F5 Networks Fiscal Q2 Revenue Light Amid Weak Corporate IT Spending

F5 Networks ( FFIV ) late Wednesday reported mixed fiscal Q2 results and forecast current-quarter profit above estimates, with revenue guidance below views. The Seattle-based data center gear maker said March-quarter EPS minus items rose 6% to $1.68 while revenue rose 2% to $483.7 million. Analysts had estimated $1.63 and $486.2 million. “F5 Networks reported mixed March-quarter results with revenue falling below expectations, but lower taxes and an aggressive share repurchase helped EPS come in better than consensus,” said Troy Jensen, analyst at Piper Jaffray, in a research report.
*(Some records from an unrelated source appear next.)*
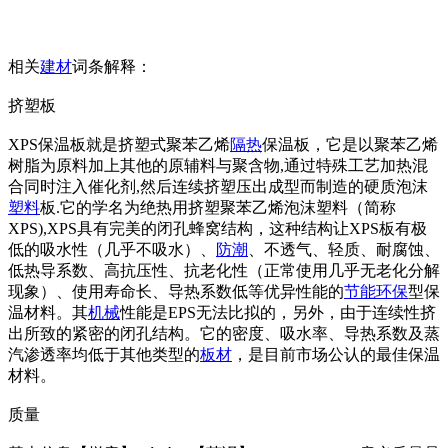
相关
建材
词条解释：
挤塑板
XPS保温板就是挤塑式聚苯乙烯
隔热
保温板，它是以聚苯乙烯
树脂为原料加上其他的原辅料与聚含物,通过特殊工艺加热混
合同时注入催化剂,然后连续挤塑压出成型而制造的硬质泡沫
塑料
板.它的学名为绝热用挤塑聚苯乙烯泡沫塑料（简称
XPS),XPS具有完美的闭孔蜂窝结构，这种结构让XPS板有极
低的吸水性（几乎不吸水）、
防潮
、不透气、轻质、耐腐蚀、
低热导系数、高抗压性、抗老化性（正常使用几乎无老化分解
现象）、使用寿命长、导热系数低等优异性能的
节能
环保
型保
温材料。其
机械
性能是EPS无法比拟的，另外，由于连续性挤
出所致的紧密的闭孔结构。它的密度、吸水率、导热系数及蒸
汽渗透率均低于其他类型的
板材
，是目前市场公认的最佳保温
材料。
质量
F5 is the leading maker of application delivery controllers (ADCs)– electronic boxes that direct data traffic to computer servers. Top rivals include Cisco Systems ( CSCO ) ( IBD ). The company forecasts current-quarter revenue of $495 million at its midpoint, up 2.4% from the year-ago quarter and below. consensus estimates of $503 million. It expects EPS in a range of $1.77 to $1.80, up from $1.67 and above analyst consensus of $1.74 per share. “Management guided revenue below the Street, citing ongoing uncertainty in the macro and IT spending environment and potential pauses ahead of the new product cycle,” said Jason Ader, an analyst at William Blair, in a research report. “Looking beyond the current quarter, even with a product refresh cycle on the horizon, we believe F5 will struggle to grow its product sales on a sustainable basis due to multiple headwinds from a maturing on-premise ADC market, competitive pressure from the public cloud, and a stand-alone security portfolio that has so far been unable to compete effectively in an already crowded security market,” Ader wrote. F5 Networks stock was up 2.5% in premarket trading Thursday, near 96 and just about even for 2016.